Si d’un point de vue chorégraphique, l’ensemble de spectacle tient plutôt la route, on en déplorera toutefois l’aspect terriblement foutraque que ne rehausse pas certains partis-pris scénographiques ineptes. Reste un choix plutôt judicieux des morceaux musicaux même si le lien entre eux ne brille pas par son évidence.

Un retard de plus d’une demi-heure, un début de spectacle où les performers se livrent à un solo au beau milieu des spectateurs (rendant la chose invisible pour ceux qui étaient assis à l’autre bout de la jauge : bien vu le scénographe !) : tout cela ne partait pas du meilleur pied, en dépit de morceaux de musique bien choisiq, Bee Gees et Imagination en tête.

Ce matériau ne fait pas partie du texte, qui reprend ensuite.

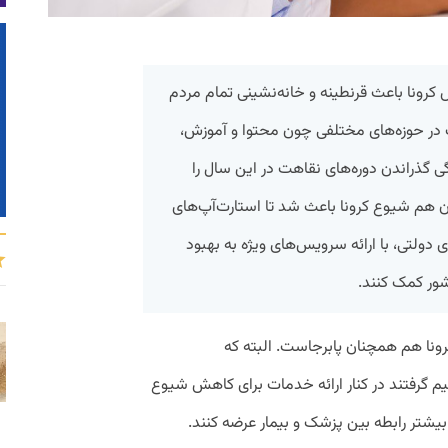
ونا باعث قرنطینه و خانه‌نشینی تمام مردم
در حوزه‌های مختلفی چون محتوا و آموزش،
گی گذراندن دوره‌های نقاهت در این سال را
ان هم شیوع کرونا باعث شد تا استارت‌آپ‌های
ولتی، با ارائه سرویس‌های ویژه به بهبود
ور کمک کنند.
 و ویروس کرونا هم همچنان پابرجاست. البته که
م گرفتند در کنار ارائه خدمات برای کاهش شیوع
شتر رابطه بین پزشک و بیمار عرضه کنند.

La proposition : on fait quoi en attendant l’arrivée de ce mystérieux James B. ? Pour l’identité du gars en question, on a bien compris qu’il ne s’agirait pas de 007 et qu’il faudrait orienter la recherche pour élucider ce secret de polichinelle du côté de la musique des années 70. Bref, on fait quoi en attendant l’arrivée en fanfare du James ? On danse, pardi ! Et en montant enfin sur la scène, ce qui semble frappé de bon sens…

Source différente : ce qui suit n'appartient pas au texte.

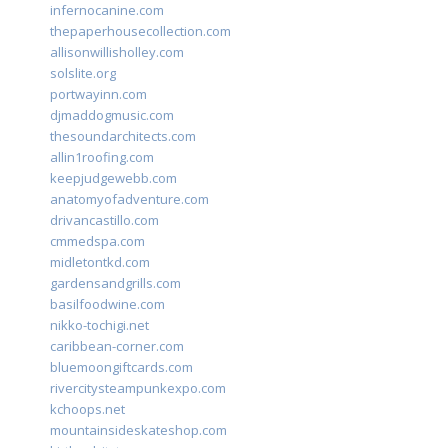
infernocanine.com
thepaperhousecollection.com
allisonwillisholley.com
solslite.org
portwayinn.com
djmaddogmusic.com
thesoundarchitects.com
allin1roofing.com
keepjudgewebb.com
anatomyofadventure.com
drivancastillo.com
cmmedspa.com
midletontkd.com
gardensandgrills.com
basilfoodwine.com
nikko-tochigi.net
caribbean-corner.com
bluemoongiftcards.com
rivercitysteampunkexpo.com
kchoops.net
mountainsideskateshop.com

TEXTES ET PRÉTEXTE SANS INTÉRÊT

Le texte et le prétexte, disons le clairement, sont nuls et sans intérêt et ce n’est pas cet énième rappel à l’ordre à l’attention des racistes de tout poil qui change grand-chose : les danseurs ne sont pas comédiens et ça se voit, ça se sent et surtout ça s’entend. « Tais-toi et danse » serait le mot d’ordre qu’on aurait envie de leur intimer… Et force et de constater qu’à partir du moment où ça danse, ça danse plutôt bien, forcément…

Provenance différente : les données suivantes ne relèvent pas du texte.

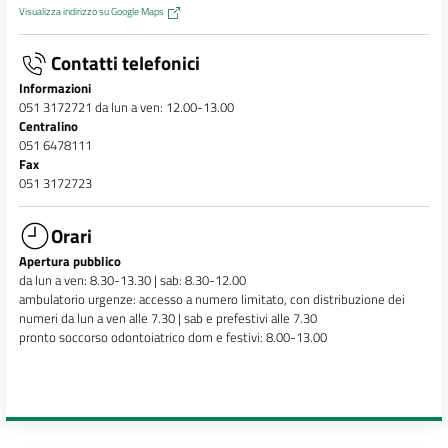
Visualizza indirizzo su Google Maps
Contatti telefonici
Informazioni
051 3172721 da lun a ven: 12.00-13.00
Centralino
051 6478111
Fax
051 3172723
Orari
Apertura pubblico
da lun a ven: 8.30-13.30 | sab: 8.30-12.00
ambulatorio urgenze: accesso a numero limitato, con distribuzione dei
numeri da lun a ven alle 7.30 | sab e prefestivi alle 7.30
pronto soccorso odontoiatrico dom e festivi: 8.00-13.00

Un spectacle qui, par conséquent, débarrassé de certaines scories, pourrait immanquablement s’avérer bien plus présentable, d’autant que le petit after qui a permis aux spectateurs de s’amuser était plus que bienvenu.

Franck BORTELLE

2 thoughts on “DANSE : « En attendant James B. » à l’Institut français de Lomé (25 juillet 2025)

  1. Cher monsieur,
    Votre plume est aussi bête que méchante et d’une vulgarité rare.
    Depuis les années 60, les danseurs dansent dans le public, déjouant la place du spectateur mais un grand pan de l’histoire de la danse a du vous échapper.
    Quand aux différents niveaux de lecture de James B, même le plus basique semble hors de votre portée.
    je sens dans vos paroles une animosité qui ressemble étrangement à une vengeance…
    Votre hargne fait que vous n’êtes pas digne d’être un critique d’art, nous n’êtes qu’un valet.
    Bien à vous,
    H.T.L.

    1. Même pas envie de m’étendre sur un tel sujet. Si vous êtes stupide au point de considérer qu’un journaliste peut se venger sur quelqu’un qu’il ne connait pas, c’est que vous tirez à boulets rouges sur une corporation dont vous ne savez vraiment pas grand-chose… Mais tout ce que m’a apporté ce métier (que j’ai exercé des années durant pour autre chose que des spectacles qui n’existent que grâce à la générosité de la diplomatie culturelle…), me suffit pour savoir ce que je vaux. Suffisamment de contacts encore aujourd’hui dans ce milieu quitté pourtant depuis 12 ans corroborent mon sérieux, mon honnêteté intellectuelle et mon sens de l’écrit. De toute évidence, votre aigreur n’est que le fruit de votre orgueil mal placé et bien sûr vous ne vous focalisez que sur certains points de mon article. Tout cela est tellement classique finalement que je vais opter pour la meilleure des attitudes : en rire…
      PS : inutile de publier deux fois la même chose.